Man...if having a baby and having to reprioritize my discretionary spending wasn't enough ("What's the more sensible purchase...Lollapalooza tickets or 13 packs of diapers?"), this recent event was a (rude) wake-up call:
You know when your listening to a mixtape (or "playlist" for you whippersnappers) and that Led Zeppelin tune pops up amongst the somewhat-more-current tunes, it's volume barely audible in comparison, reminding you that one day, long ago, when your parents were kids, the fidelity of all recordings must have been similarly lacking?
Just the other day, a song I love from a record I love from a band I love was.......the "low" song on the playlist. There I was, on "shuffle" enjoying some fairly annonymous Strokes song from...I dunno..."Is this First Impressions of Earth on Fire?" when the comparatively hollow (in terms of fidelity) opening sludge of Soundgarden's "Let Me Drown" eeked through my headphones. Could this be true??? One of the finest opening songs from one of a decade's finest records...reduced to this?? Did it always sound like that? That tinny? That distant? It didn't seem so at my fourteenth birthday party...Chris Cornell turned that mother out.
But such is life...you get older, you have kids, your favorite songs actually sound shitty compared to the damn Strokes.
eh...still beats the hell outta Audioslave. ;)







My Trusted MOGs
Periodically, I can be caught belting out "You're a Pink Toothbrush, I'm a Blue Toothbrush" by the Smurfs right next to the Eve 6, Pearl Jam etc. - you adapt, it's sad, but true. ;-P
My Trusted MOGs
Can't sleep at night for the endless brain rotation of "here's the mail, it never fails, it makes me want to wag my tail....." in HIGH fidelity. It does not mix well with Black Eyed Peas, Jane's Addiction, et. al.

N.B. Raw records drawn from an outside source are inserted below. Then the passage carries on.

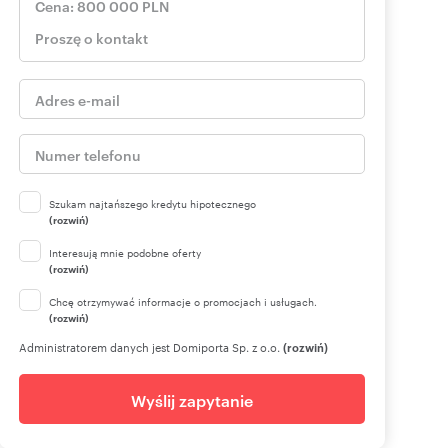
Szukam najtańszego kredytu hipotecznego
(rozwiń)
Interesują mnie podobne oferty
(rozwiń)
Chcę otrzymywać informacje o promocjach i usługach.
(rozwiń)
Administratorem danych jest Domiporta Sp. z o.o.
(rozwiń)
Wyślij zapytanie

by the way, I'd get the tickets....diapers hold an awful lot these days ;)
My Trusted MOGs
Let Me Drown... fantastic song. I miss Soundgarden.
My Trusted MOGs
why doesnt someone come up with a way that when you burn a cd or make a mixtape, all the songs are playing at the same fidelity level. i mean, on itunes you can play your songs all at the same level, but when you make a cd the sound level is different. that really irks me.
My Trusted MOGs
I remember hearing that over the years they have been recording music louder but that the downside to this is that music is more compressed and distorted with less dynamics.
My Trusted MOGs
'tis true...I believe the intended effect is to trick folks listening on smaller, crappier speakers/soundsystems that the recordings sound "better" than they actually do, since a kneejerk reaction is that louder=better.
My Trusted MOGs
You mean louder doesn't actually mean better? Damn! So that's what I've been doing wrong all these years...
My Trusted MOGs
Inventing is right... I made a post a little while about shitty digital compression on the radio, and music like the Strokes is produced, from the get go, to work in tandem with this compression - to play more agreeably with as many different kinds of shit speakers as possible. Normalization has been possible through programs like Roxio (formerly of Adaptec... a long time ago) Jam, and probably Toast as well. I'm surprised iTunes doesn't have it, though I've never checked (I don't use iTunes for anything other than playing files). Though if you're normalizing an entire selection, it should be normalized to the Soundgarden track, not the Strokes track. The "quieter" normalization allows for MUCH greater dynamics, pushing the bass to the bass end of the spectrum, rather than the mid-range. The best example of the "quiet" phenomenon is when you listen to classical music on the radio. There's so much dynamic in the music that there's no way to get it to sound good on a wide variety of speakers.
My Trusted MOGs
It's not really a "fidelity" issue with anything recorded in the last 15-20 years. The issue is more related to the current trend for "loudness" - you flatten out the dynamics (variance of highs and lows) for the sake of sheer volume without overloading the recording device. It sounds louder, but if you're listening to the albums back-to-back on a good stereo (and not in some compressed lossy format like mp3), then you'll notice that the highs (loud portions) don't have quite as much trill, and the lows (soft portions) aren't quite so ethereal.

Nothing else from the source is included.